The SLJ900/32 as aforementioned, is 91 m long, 7 m wide, 9 m tall and weighs around 580 t. Compared to conventional cranes which require clear land and are typically only able to lift a few meters of bridge material per-lift, the SLJ900/32 is capable of lifting an entire large segment of bridging material (some of which weigh around 800 to 950 tons) in a relatively compact manner without the hassle of interference such as trees or rocks.

Construction process is done via the vehicle picking up a new pre-cast section of concrete underneath its "belly" and carrying it all the way from the very edge of the bridge to the installation point, where it will be connected to a predetermined pillar. Then, using a pneumatic structure, the machine is moored to the first pillar to extend to the second one, anchoring to it, and places the beam. The process would repeat itself until the bridge's foundations are completed.

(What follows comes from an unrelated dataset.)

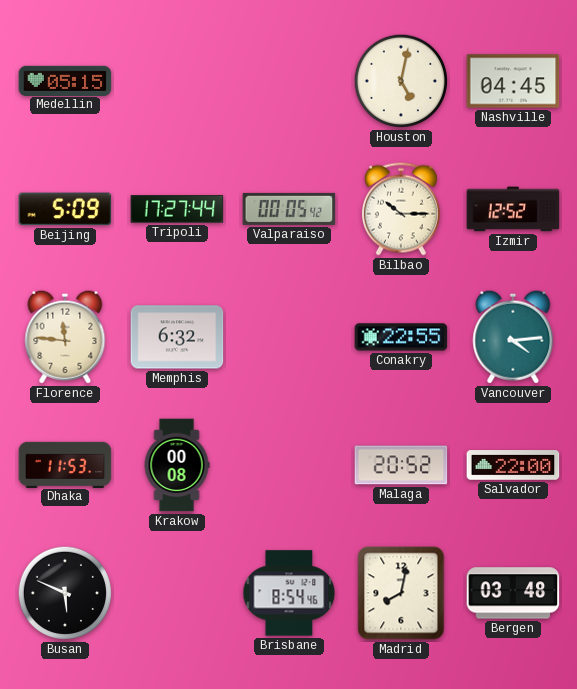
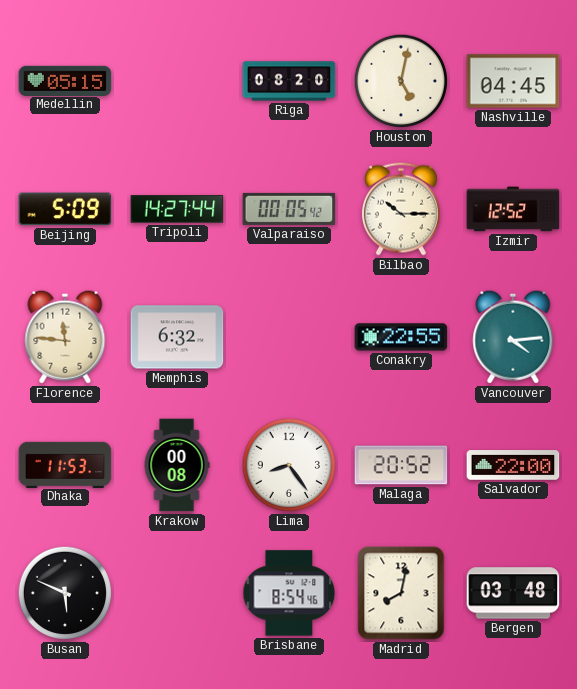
Riga: none -> 08:20
Tripoli: 17:27 -> 14:27
Lima: none -> 8:24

The vehicle moves on a large 64x wheel drive system, which in itself is divided into four sections of 16 wheels each (forming two trucks, one at each end). Each of the sections can rotate up to 90 degrees allowing the machine to drive sideways for efficiency when picking up beams. The vehicle can maintain a top speed of 8 kph unloaded, and 5 kph carrying a bridge segment.

The average operational life of a vehicle is 730 spans. Almost 40% of gantries assemble more than 1,000 spans in their lifetimes.